Records contained in a dataset
....................
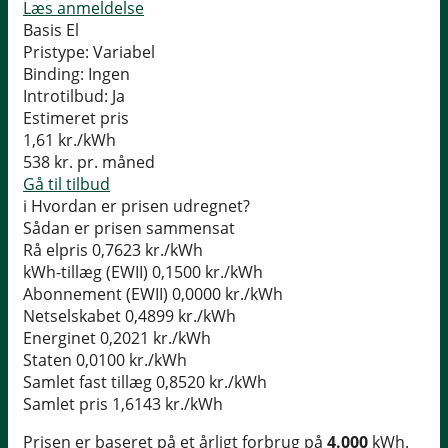
Læs anmeldelse
Basis El
Pristype:
Variabel
Binding:
Ingen
Introtilbud:
Ja
Estimeret pris
1,61
kr./kWh
538
kr. pr. måned
Gå til tilbud
i
Hvordan er prisen udregnet?
Sådan er prisen sammensat
Rå elpris
0,7623 kr./kWh
kWh-tillæg (EWII)
0,1500 kr./kWh
Abonnement (EWII)
0,0000 kr./kWh
Netselskabet
0,4899 kr./kWh
Energinet
0,2021 kr./kWh
Staten
0,0100 kr./kWh
Samlet fast tillæg
0,8520 kr./kWh
Samlet pris
1,6143 kr./kWh
Prisen er baseret på et årligt forbrug på
4.000
kWh.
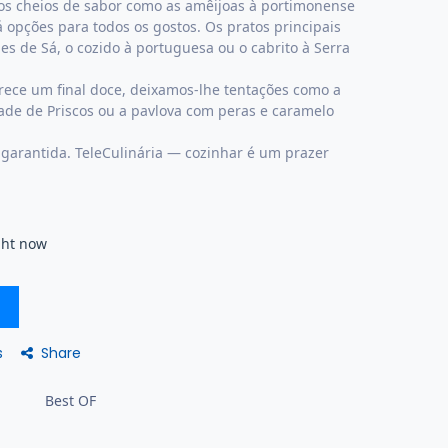
cos cheios de sabor como as amêijoas à portimonense
 opções para todos os gostos. Os pratos principais
s de Sá, o cozido à portuguesa ou o cabrito à Serra
ece um final doce, deixamos-lhe tentações como a
de de Priscos ou a pavlova com peras e caramelo
garantida. TeleCulinária — cozinhar é um prazer
ght now
Share
s
Best OF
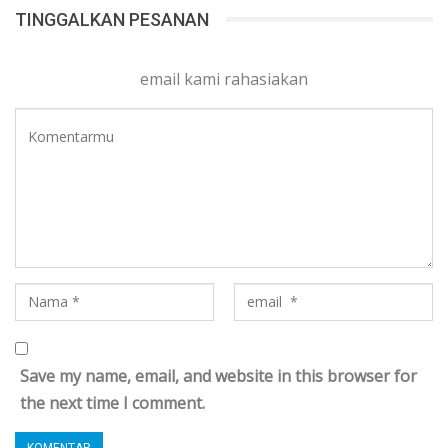
TINGGALKAN PESANAN
email kami rahasiakan
Save my name, email, and website in this browser for
the next time I comment.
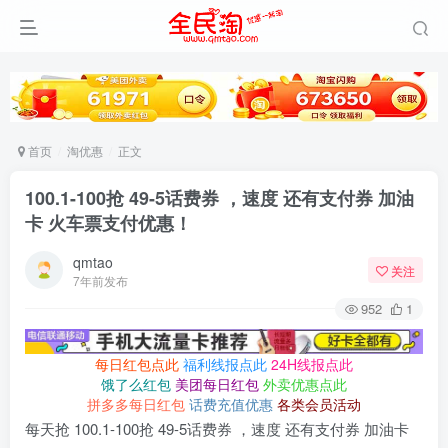
首页
淘优惠
正文
100.1-100抢 49-5话费券 ，速度 还有支付券 加油
卡 火车票支付优惠！
qmtao
关注
7年前发布
952
1
每日红包点此
福利线报点此
24H线报点此
饿了么红包
美团每日红包
外卖优惠点此
拼多多每日红包
话费充值优惠
各类会员活动
每天抢 100.1-100抢 49-5话费券 ，速度 还有支付券 加油卡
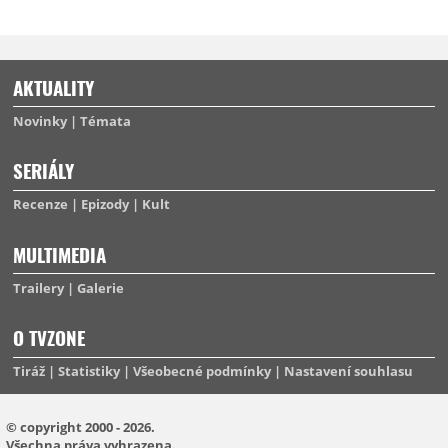
AKTUALITY
Novinky
Témata
SERIÁLY
Recenze
Epizody
Kult
MULTIMEDIA
Trailery
Galerie
O TVZONE
Tiráž
Statistiky
Všeobecné podmínky
Nastavení souhlasu
© copyright 2000 - 2026.
Všechna práva vyhrazena.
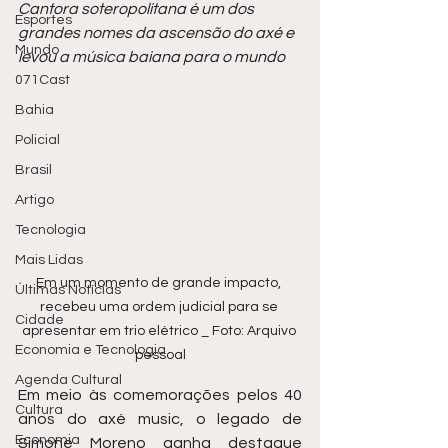
Cantora soteropolitana é um dos 
Esportes
grandes nomes da ascensão do axé e 
Mundo
levou a música baiana para o mundo
071Cast
Bahia
Policial
Brasil
Artigo
Tecnologia
Mais Lidas
Em um momento de grande impacto, 
Últimas Notícias
recebeu uma ordem judicial para se 
Cidade
apresentar em trio elétrico _ Foto: Arquivo 
Economia e Tecnologia
pessoal
Agenda Cultural
Em meio às comemorações pelos 40 
Cultura
anos do axé music, o legado de 
Economia
Simone Moreno ganha destaque 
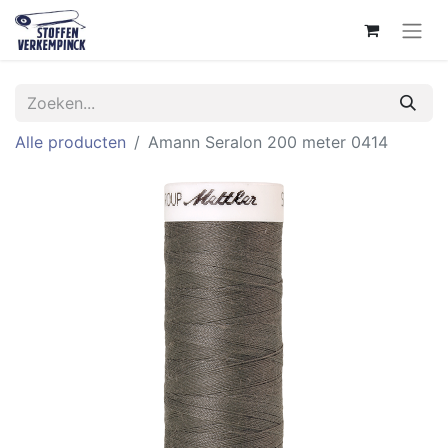
Alle producten
Amann Seralon 200 meter 0414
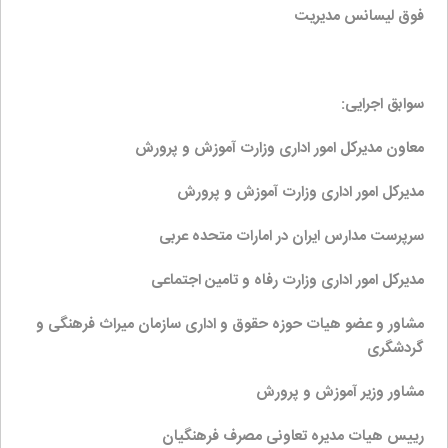
فوق لیسانس مدیریت
سوابق اجرایی:
معاون مدیرکل امور اداری وزارت آموزش و پرورش
مدیرکل امور اداری وزارت آموزش و پرورش
سرپرست مدارس ایران در امارات متحده عربی
مدیرکل امور اداری وزارت رفاه و تامین اجتماعی
مشاور و عضو هیات حوزه حقوق و اداری سازمان میراث فرهنگی و
گردشگری
مشاور وزیر آموزش و پرورش
رییس هیات مدیره تعاونی مصرف فرهنگیان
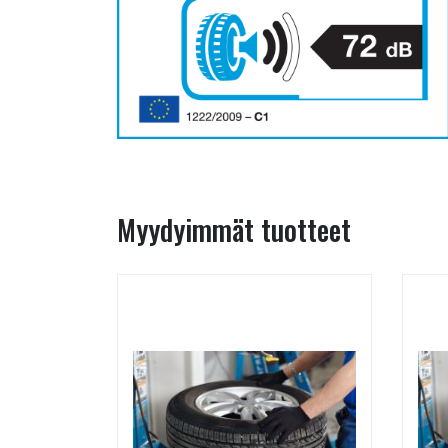
Myydyimmät tuotteet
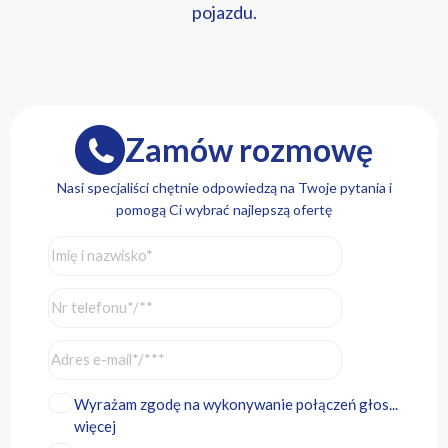
pojazdu.
Zamów rozmowę
Nasi specjaliści chętnie odpowiedzą na Twoje pytania i
pomogą Ci wybrać najlepszą ofertę
Wyrażam zgodę na wykonywanie połączeń głos...
więcej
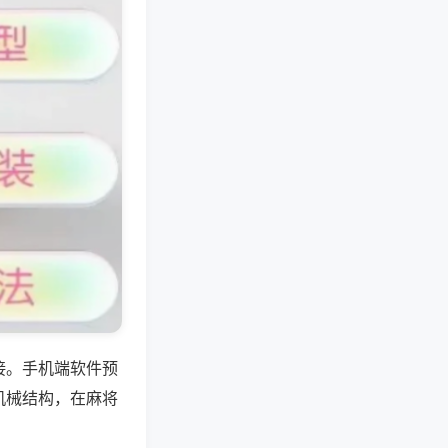
接。手机端软件预
机械结构，在麻将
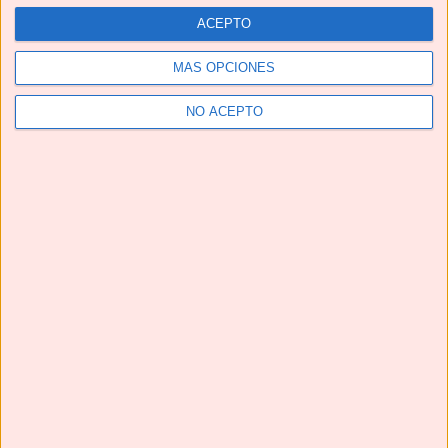
ACEPTO
MÁS OPCIONES
NO ACEPTO
Telegram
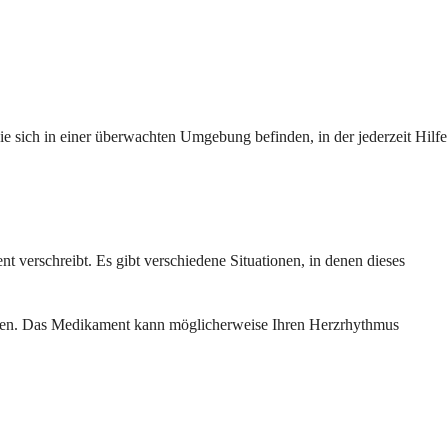
 sich in einer überwachten Umgebung befinden, in der jederzeit Hilfe
t verschreibt. Es gibt verschiedene Situationen, in denen dieses
atten. Das Medikament kann möglicherweise Ihren Herzrhythmus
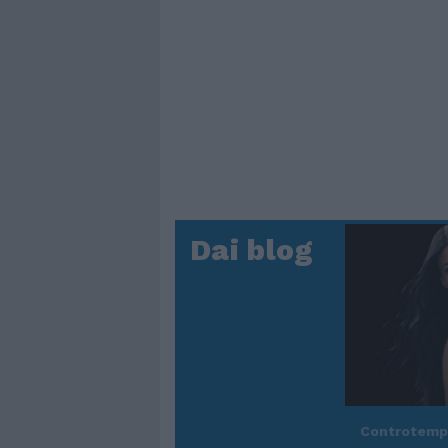
Dai blog
Controtem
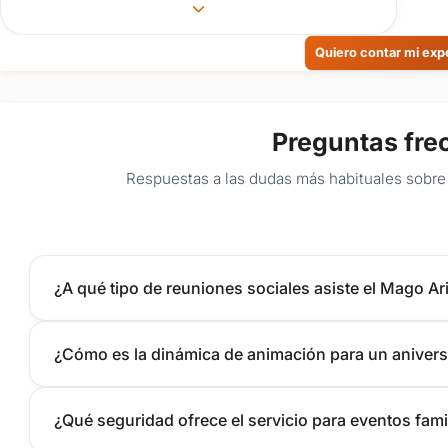
Quiero contar mi exp
Preguntas fre
Respuestas a las dudas más habituales sobre 
¿A qué tipo de reuniones sociales asiste el Mago A
¿Cómo es la dinámica de animación para un aniversa
¿Qué seguridad ofrece el servicio para eventos fami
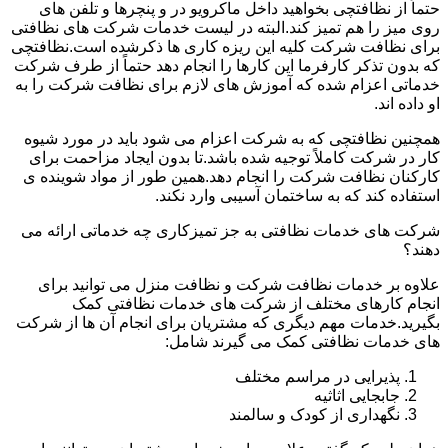
حتماً از نظافتچی بخواهید داخل ماکرویو در و پنچرها و تلفن های
روی میز را هم تمیز کند.البته در لیست خدمات شرکت های نظافتی
برای نظافت شرکت کلیه این ریزه کاری ها ذکرشده است.نظافتچی
که بدون تذکر کارفرما این کارها را انجام دهد حتماً از طرف شرکت
خدماتی اعزام شده که آموزش های لازم برای نظافت شرکت را به
او داده اند.
همچنین نظافتچی که به شرکت اعزام می شود باید در مورد شیوه
کار در شرکت کاملاً توجیه شده باشد.تا بدون ایجاد مزاحمت برای
کارکنان نظافت شرکت را انجام دهد.همین طور از مواد شوینده ی
استفاده کند که به ساختمان آسیبی وارد نکند.
شرکت های خدمات نظافتی به جز تمیزکاری چه خدماتی ارائه می
دهند؟
علاوه بر خدمات نظافت شرکت و نظافت منزل می توانید برای
انجام کارهای مختلف از شرکت های خدمات نظافتی کمک
بگیرید.خدمات مهم دیگری که مشتریان برای انجام آن ها از شرکت
های خدمات نظافتی کمک می گیرند شامل:
پذیرایی در مراسم مختلف
جابجایی اثاثیه
نگهداری از کودک و سالمند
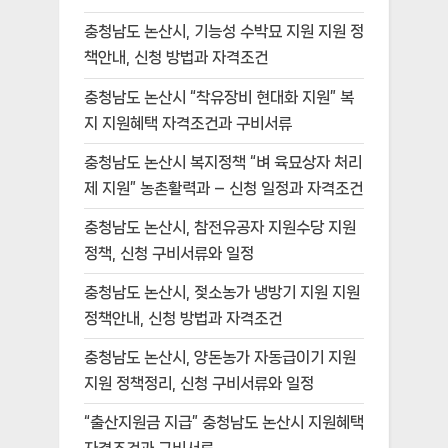
충청남도 논산시, 기능성 수박묘 지원 지원 정
책안내, 신청 방법과 자격조건
충청남도 논산시 “착유장비 현대화 지원” 복
지 지원혜택 자격조건과 구비서류
충청남도 논산시 복지정책 “벼 육묘상자 처리
제 지원” 농촌활력과 – 신청 일정과 자격조건
충청남도 논산시, 참전유공자 지원수당 지원
정책, 신청 구비서류와 일정
충청남도 논산시, 젖소농가 냉방기 지원 지원
정책안내, 신청 방법과 자격조건
충청남도 논산시, 양돈농가 자동급이기 지원
지원 정책정리, 신청 구비서류와 일정
“출산지원금 지급” 충청남도 논산시 지원혜택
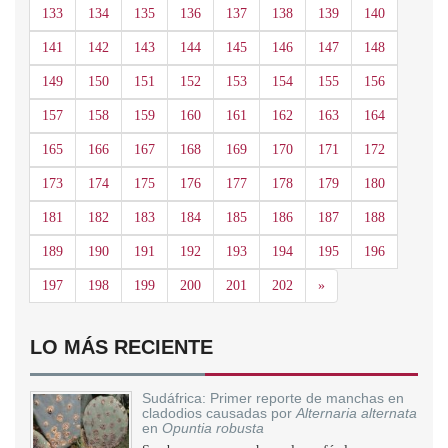
133
134
135
136
137
138
139
140
141
142
143
144
145
146
147
148
149
150
151
152
153
154
155
156
157
158
159
160
161
162
163
164
165
166
167
168
169
170
171
172
173
174
175
176
177
178
179
180
181
182
183
184
185
186
187
188
189
190
191
192
193
194
195
196
Siguiente
197
198
199
200
201
202
»
LO MÁS RECIENTE
Sudáfrica: Primer reporte de manchas en
cladodios causadas por
Alternaria alternata
en
Opuntia robusta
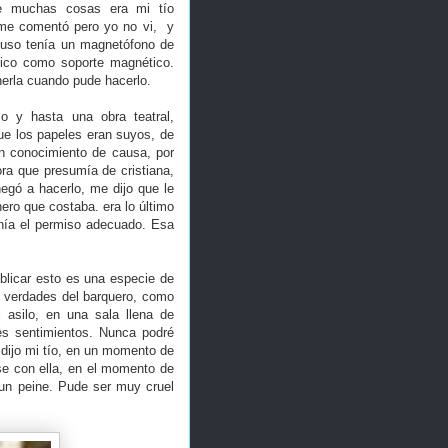
me muchas cosas era mi tío
 me comentó pero yo no vi, y
cluso tenía un magnetófono de
álico como soporte magnético.
erla cuando pude hacerlo.
io y hasta una obra teatral,
que los papeles eran suyos, de
on conocimiento de causa, por
ra que presumía de cristiana,
egó a hacerlo, me dijo que le
ero que costaba. era lo último
enía el permiso adecuado. Esa
blicar esto es una especie de
s verdades del barquero, como
 asilo, en una sala llena de
s sentimientos. Nunca podré
 dijo mi tío, en un momento de
se con ella, en el momento de
 un peine. Pude ser muy cruel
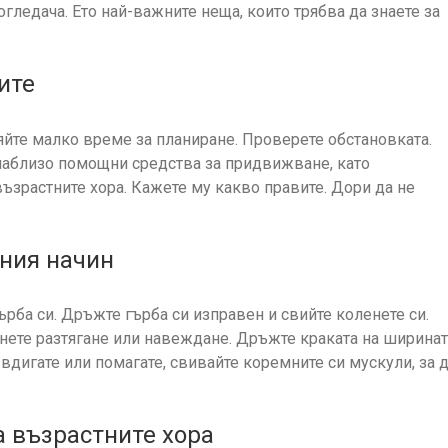
ледача. Ето най-важните неща, които трябва да знаете за
ите
яйте малко време за планиране. Проверете обстановката.
 наблизо помощни средства за придвижване, като
ъзрастните хора. Кажете му какво правите. Дори да не
лния начин
гърба си. Дръжте гърба си изправен и свийте коленете си.
гнете разтягане или навеждане. Дръжте краката на ширинат
вдигате или помагате, свивайте коремните си мускули, за 
а възрастните хора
....................
All of the lines above should be copied exactly, apart from the pictures.

WRITTEN RESPONSE
Læs anmeldelse
Basis El
Pristype:
Variabel
Binding:
Ingen
Introtilbud:
Ja
Estimeret pris
1,61
kr./kWh
538
kr. pr. måned
Gå til tilbud
i
Hvordan er prisen udregnet?
Sådan er prisen sammensat
Rå elpris
0,7623 kr./kWh
kWh-tillæg (EWII)
0,1500 kr./kWh
Abonnement (EWII)
0,0000 kr./kWh
Netselskabet
0,4899 kr./kWh
Energinet
0,2021 kr./kWh
Staten
0,0100 kr./kWh
Samlet fast tillæg
0,8520 kr./kWh
Samlet pris
1,6143 kr./kWh
Prisen er baseret på et årligt forbrug på
4.000
kWh.
cos cheios de sabor como as amêijoas à portimonense
 opções para todos os gostos. Os pratos principais
s de Sá, o cozido à portuguesa ou o cabrito à Serra
ece um final doce, deixamos-lhe tentações como a
de de Priscos ou a pavlova com peras e caramelo
garantida. TeleCulinária — cozinhar é um prazer
ght now
Share
s
Best OF
TINGGALKAN PESANAN
email kami rahasiakan
Save my name, email, and website in this browser for
the next time I comment.
首页
淘优惠
正文
100.1-100抢 49-5话费券 ，速度 还有支付券 加油
卡 火车票支付优惠！
qmtao
关注
7年前发布
952
1
每日红包点此
福利线报点此
24H线报点此
饿了么红包
美团每日红包
外卖优惠点此
拼多多每日红包
话费充值优惠
各类会员活动
每天抢 100.1-100抢 49-5话费券 ，速度 还有支付券 加油卡
AKTUALITY
Novinky
Témata
SERIÁLY
Recenze
Epizody
Kult
MULTIMEDIA
Trailery
Galerie
O TVZONE
Tiráž
Statistiky
Všeobecné podmínky
Nastavení souhlasu
© copyright 2000 - 2026.
Všechna práva vyhrazena.
Cantora soteropolitana é um dos 
Esportes
grandes nomes da ascensão do axé e 
Mundo
levou a música baiana para o mundo
071Cast
Bahia
Policial
Brasil
Artigo
Tecnologia
Mais Lidas
Em um momento de grande impacto, 
Últimas Notícias
recebeu uma ordem judicial para se 
Cidade
apresentar em trio elétrico _ Foto: Arquivo 
Economia e Tecnologia
pessoal
Agenda Cultural
Em meio às comemorações pelos 40 
Cultura
anos do axé music, o legado de 
Economia
Simone Moreno ganha destaque 
Alle producten
Amann Seralon 200 meter 0414
فوق لیسانس مدیریت
سوابق اجرایی:
معاون مدیرکل امور اداری وزارت آموزش و پرورش
مدیرکل امور اداری وزارت آموزش و پرورش
سرپرست مدارس ایران در امارات متحده عربی
مدیرکل امور اداری وزارت رفاه و تامین اجتماعی
مشاور و عضو هیات حوزه حقوق و اداری سازمان میراث فرهنگی و
گردشگری
مشاور وزیر آموزش و پرورش
رییس هیات مدیره تعاونی مصرف فرهنگیان
Myydyimmät tuotteet
pojazdu.
Zamów rozmowę
Nasi specjaliści chętnie odpowiedzą na Twoje pytania i
pomogą Ci wybrać najlepszą ofertę
Wyrażam zgodę na wykonywanie połączeń głos...
więcej
接。手机端软件预
机械结构，在麻将
ACEPTO
MÁS OPCIONES
NO ACEPTO
Telegram
 sich in einer überwachten Umgebung befinden, in der jederzeit Hilfe
t verschreibt. Es gibt verschiedene Situationen, in denen dieses
atten. Das Medikament kann möglicherweise Ihren Herzrhythmus
Dai blog
Controtem
Quiero contar mi exp
Preguntas fre
Respuestas a las dudas más habituales sobre 
¿A qué tipo de reuniones sociales asiste el Mago A
¿Cómo es la dinámica de animación para un aniversa
¿Qué seguridad ofrece el servicio para eventos fami
حتماً از نظافتچی بخواهید داخل ماکرویو در و پنچرها و تلفن های
روی میز را هم تمیز کند.البته در لیست خدمات شرکت های نظافتی
برای نظافت شرکت کلیه این ریزه کاری ها ذکرشده است.نظافتچی
که بدون تذکر کارفرما این کارها را انجام دهد حتماً از طرف شرکت
خدماتی اعزام شده که آموزش های لازم برای نظافت شرکت را به
او داده اند.
همچنین نظافتچی که به شرکت اعزام می شود باید در مورد شیوه
کار در شرکت کاملاً توجیه شده باشد.تا بدون ایجاد مزاحمت برای
کارکنان نظافت شرکت را انجام دهد.همین طور از مواد شوینده ی
استفاده کند که به ساختمان آسیبی وارد نکند.
شرکت های خدمات نظافتی به جز تمیزکاری چه خدماتی ارائه می
دهند؟
علاوه بر خدمات نظافت شرکت و نظافت منزل می توانید برای
انجام کارهای مختلف از شرکت های خدمات نظافتی کمک
بگیرید.خدمات مهم دیگری که مشتریان برای انجام آن ها از شرکت
های خدمات نظافتی کمک می گیرند شامل:
پذیرایی در مراسم مختلف
جابجایی اثاثیه
نگهداری از کودک و سالمند
충청남도 논산시, 기능성 수박묘 지원 지원 정
책안내, 신청 방법과 자격조건
충청남도 논산시 “착유장비 현대화 지원” 복
지 지원혜택 자격조건과 구비서류
충청남도 논산시 복지정책 “벼 육묘상자 처리
제 지원” 농촌활력과 – 신청 일정과 자격조건
충청남도 논산시, 참전유공자 지원수당 지원
정책, 신청 구비서류와 일정
충청남도 논산시, 젖소농가 냉방기 지원 지원
정책안내, 신청 방법과 자격조건
충청남도 논산시, 양돈농가 자동급이기 지원
지원 정책정리, 신청 구비서류와 일정
“출산지원금 지급” 충청남도 논산시 지원혜택
133
134
135
136
137
138
139
140
141
142
143
144
145
146
147
148
149
150
151
152
153
154
155
156
157
158
159
160
161
162
163
164
165
166
167
168
169
170
171
172
173
174
175
176
177
178
179
180
181
182
183
184
185
186
187
188
189
190
191
192
193
194
195
196
Siguiente
197
198
199
200
201
202
»
LO MÁS RECIENTE
Sudáfrica: Primer reporte de manchas en
cladodios causadas por
Alternaria alternata
en
Opuntia robusta
me muchas cosas era mi tío
 me comentó pero yo no vi, y
cluso tenía un magnetófono de
álico como soporte magnético.
erla cuando pude hacerlo.
io y hasta una obra teatral,
que los papeles eran suyos, de
on conocimiento de causa, por
ra que presumía de cristiana,
egó a hacerlo, me dijo que le
ero que costaba. era lo último
enía el permiso adecuado. Esa
blicar esto es una especie de
s verdades del barquero, como
 asilo, en una sala llena de
s sentimientos. Nunca podré
 dijo mi tío, en un momento de
se con ella, en el momento de
 un peine. Pude ser muy cruel
ледача. Ето най-важните неща, които трябва да знаете за
ите
яйте малко време за планиране. Проверете обстановката.
 наблизо помощни средства за придвижване, като
ъзрастните хора. Кажете му какво правите. Дори да не
лния начин
гърба си. Дръжте гърба си изправен и свийте коленете си.
гнете разтягане или навеждане. Дръжте краката на ширинат
вдигате или помагате, свивайте коремните си мускули, за 
а възрастните хора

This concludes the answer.